Member Article

A Case of Entitlement

During his conversation with Alan Kraut (APS Observer January 2002), Alan Leshner said, “When I came to the federal government, I always hesitated before I told my colleagues that I was a psychologist.” Leshner then described how psychology has changed. His comments evoked vivid memories of my early days as a psychologist intern at Bellevue Psychiatric Hospital, and later, as a psychologist at New York University Prosthetic and Orthotic Studies.

There was a recurring scenario at Bellevue, which at the time was a stronghold of unyielding psychiatric conservatism: Chief Psychologist David Wechsler always insisted that his intelligence scales (WBI, II, WAIS and WISC) be given in their entirety, not in an abbreviated form preferred by some staff psychologists. Wechsler deplored the minimization of psychometric and psychological evaluations by the staff psychologists who were more interested in gaining the right to pursue the lucrative field of psychotherapy, then dominated by psychiatry. Wechsler’s favorite admonition to those who minimized the importance of the Wechsler Scales was “You are taking bread and butter from your own mouths!”

Ironically, some psychiatry residents were cannibalistically incorporating into their own reports the main findings of the psychologists, without acknowledging the contribution of the psychologists who had tested and evaluated the patients. Some psychiatrists underplayed the value of the psychologists, ignoring the times when the psychological evaluation determined the true diagnosis.

One psychology intern, passing through an office, heard a psychiatrist ordering a psychiatry resident to ignore a psychology intern’s diagnosis of psychosis for a woman patient. The intern asserted himself, pointing out the distorted quality of the Bender Gestalt figures which unambiguously highlighted central nervous system involvement. The supervising psychiatrist sniffed at this assertion but, caution triumphing, revoked the planned discharge of the patient. A short time later the patient went into a psychotic rage. Her central nervous system disorder was later confirmed.

(A notable exception was the well-known psychiatrist, Joseph Zinkin, translator of Eugen Bleuler’s classic Dementia Praecox or the Group of Schizophrenias. He valued psychology’s contributions, and would burst into a psychologist’s office shouting, “What have you got!?”)

In the broader public arena, the contributions and stature of psychologists were often similarly overshadowed. I took on one small element of this: the use of the title “Dr.” in print.

By chance, before reading the Observer interview, I had been perusing my overstuffed correspondence file. (I always hesitate to destroy any document or letter of substance.) Dating back 40 years were letters from March-July, 1960, to and from Basic Books, Inc. and The New York Times, and from the Chairman of the Public Information Committee of the New York State Psychological Association. My letters make the case to various publishers that PhD psychologists deserve to be referred to as Dr. in their publications.

As shown, the correspondence with Basic Books led to a successful conclusion, noted in the June 17 letter from the chairman of the Public Information Committee. The successful intervention prompted my correspondence with The New York Times.

Sometime after my July 3 letter to the editor of the NY Times Sunday Book Review, I received an excoriating telephone call from an officer of the NY State Psychological Association Public Information Committee. “How dare you condescend to tell the Book Review editor that the title “doctor” is derived from the Latin ‘docere, to teach!'” he thundered. “Dr. Brown is of such superior education that you have no right to teach him Latin.”

As a psychologist in my first full-time position, I was shocked to be bludgeoned so, but I recovered quickly, soothed by support from my colleagues. The extent of my recovery from this trauma can be gauged by my final letter of July 14 (Bastille Day, fittingly) to the assistant editor, Raymond Walters, who had addressed me as “Mr.” Weiss. I never received another communication from the NY Times. However, since then the NY Times uses the title “Dr.” for all those who possess the PhD degree.

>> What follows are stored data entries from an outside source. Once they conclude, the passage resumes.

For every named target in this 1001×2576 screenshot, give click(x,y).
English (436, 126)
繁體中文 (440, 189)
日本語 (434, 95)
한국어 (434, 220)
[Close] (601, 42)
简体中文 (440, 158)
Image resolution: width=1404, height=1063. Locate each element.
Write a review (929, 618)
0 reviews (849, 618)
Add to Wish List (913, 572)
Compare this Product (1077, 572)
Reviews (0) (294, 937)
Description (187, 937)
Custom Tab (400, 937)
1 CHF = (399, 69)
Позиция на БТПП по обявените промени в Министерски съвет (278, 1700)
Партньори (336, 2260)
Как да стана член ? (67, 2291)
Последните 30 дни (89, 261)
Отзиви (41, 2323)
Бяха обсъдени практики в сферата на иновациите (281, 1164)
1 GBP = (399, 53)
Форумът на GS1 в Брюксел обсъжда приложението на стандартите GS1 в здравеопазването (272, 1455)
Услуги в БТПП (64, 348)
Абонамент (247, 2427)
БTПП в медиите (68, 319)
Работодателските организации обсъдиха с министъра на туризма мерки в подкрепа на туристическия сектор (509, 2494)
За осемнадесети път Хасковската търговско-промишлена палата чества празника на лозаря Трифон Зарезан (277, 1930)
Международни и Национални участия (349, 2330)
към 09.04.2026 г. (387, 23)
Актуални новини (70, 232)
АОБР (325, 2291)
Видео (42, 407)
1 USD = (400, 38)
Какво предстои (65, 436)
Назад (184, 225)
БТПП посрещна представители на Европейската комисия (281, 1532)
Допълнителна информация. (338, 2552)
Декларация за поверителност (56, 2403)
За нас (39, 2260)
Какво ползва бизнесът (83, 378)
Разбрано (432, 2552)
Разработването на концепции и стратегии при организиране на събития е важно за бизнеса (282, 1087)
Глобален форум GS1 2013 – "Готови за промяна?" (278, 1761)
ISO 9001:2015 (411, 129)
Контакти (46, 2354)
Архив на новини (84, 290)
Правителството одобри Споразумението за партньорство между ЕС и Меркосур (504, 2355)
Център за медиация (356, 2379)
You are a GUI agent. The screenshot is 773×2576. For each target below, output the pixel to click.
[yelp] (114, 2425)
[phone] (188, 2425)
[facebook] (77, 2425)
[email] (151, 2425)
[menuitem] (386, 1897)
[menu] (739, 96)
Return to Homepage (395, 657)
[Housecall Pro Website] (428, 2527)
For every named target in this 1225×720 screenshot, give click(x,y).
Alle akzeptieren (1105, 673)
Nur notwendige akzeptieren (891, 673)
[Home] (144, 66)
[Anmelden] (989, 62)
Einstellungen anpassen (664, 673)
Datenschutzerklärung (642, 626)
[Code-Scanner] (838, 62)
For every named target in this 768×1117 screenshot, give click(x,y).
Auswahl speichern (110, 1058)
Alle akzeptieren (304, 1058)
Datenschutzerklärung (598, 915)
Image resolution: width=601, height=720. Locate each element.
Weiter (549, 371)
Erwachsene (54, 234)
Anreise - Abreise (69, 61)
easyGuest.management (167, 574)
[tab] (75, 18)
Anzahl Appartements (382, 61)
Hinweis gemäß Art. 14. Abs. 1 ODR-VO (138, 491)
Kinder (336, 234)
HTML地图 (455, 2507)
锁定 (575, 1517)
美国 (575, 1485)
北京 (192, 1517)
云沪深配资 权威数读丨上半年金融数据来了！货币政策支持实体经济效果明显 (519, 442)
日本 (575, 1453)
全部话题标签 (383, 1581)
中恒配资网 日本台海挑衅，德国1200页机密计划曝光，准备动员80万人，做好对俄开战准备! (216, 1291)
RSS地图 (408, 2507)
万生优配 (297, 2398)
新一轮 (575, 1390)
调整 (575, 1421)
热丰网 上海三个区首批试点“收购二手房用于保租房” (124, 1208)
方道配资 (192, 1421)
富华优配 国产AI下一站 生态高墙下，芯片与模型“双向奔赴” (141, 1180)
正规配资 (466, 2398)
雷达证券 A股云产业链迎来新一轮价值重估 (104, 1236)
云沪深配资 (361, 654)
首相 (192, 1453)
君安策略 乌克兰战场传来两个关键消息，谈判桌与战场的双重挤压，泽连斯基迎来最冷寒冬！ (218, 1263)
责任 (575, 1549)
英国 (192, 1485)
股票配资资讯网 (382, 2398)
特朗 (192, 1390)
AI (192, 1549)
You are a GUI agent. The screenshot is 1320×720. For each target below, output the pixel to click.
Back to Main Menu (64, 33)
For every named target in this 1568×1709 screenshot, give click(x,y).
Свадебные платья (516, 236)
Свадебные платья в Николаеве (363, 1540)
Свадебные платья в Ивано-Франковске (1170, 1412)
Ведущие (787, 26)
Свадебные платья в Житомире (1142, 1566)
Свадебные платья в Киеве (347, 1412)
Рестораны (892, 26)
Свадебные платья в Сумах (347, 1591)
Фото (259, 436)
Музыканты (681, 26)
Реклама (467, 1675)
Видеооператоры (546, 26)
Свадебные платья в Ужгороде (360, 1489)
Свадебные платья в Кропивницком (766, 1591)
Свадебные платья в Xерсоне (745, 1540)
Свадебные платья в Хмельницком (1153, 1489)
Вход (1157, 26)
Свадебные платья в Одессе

Psychology has grown in stature, as noted in the Observer interview, and there is no need to elaborate. But I now note that psychological journals and publications, e.g. APA Books, Fall 2001, list nearly all psychologist authors without their “PhD.” Is it to save ink, or to avoid appearing “stuffy?” Or is it evidence of such security that no degree listing is necessary? In contrast, I have before me Journal of Information, Journal of the American Medical Association (JAMA), and Archives of General Psychiatry, in whose pages the MD, PhD and other titles are ubiquitous. I wonder whether the elimination of titles in psychological publications denotes a lingering feeling of insecurity and a remnant of the denigrating image foisted on psychologists in the past? (The head of Psychiatry at Bellevue Hospital, many years ago, condescendingly told me that only physicians are entitled to be called “Dr.” Psychologists in a college would use the title “professor”).

We psychologists had been enslaved to medicine and psychiatry. Are we completely emancipated now?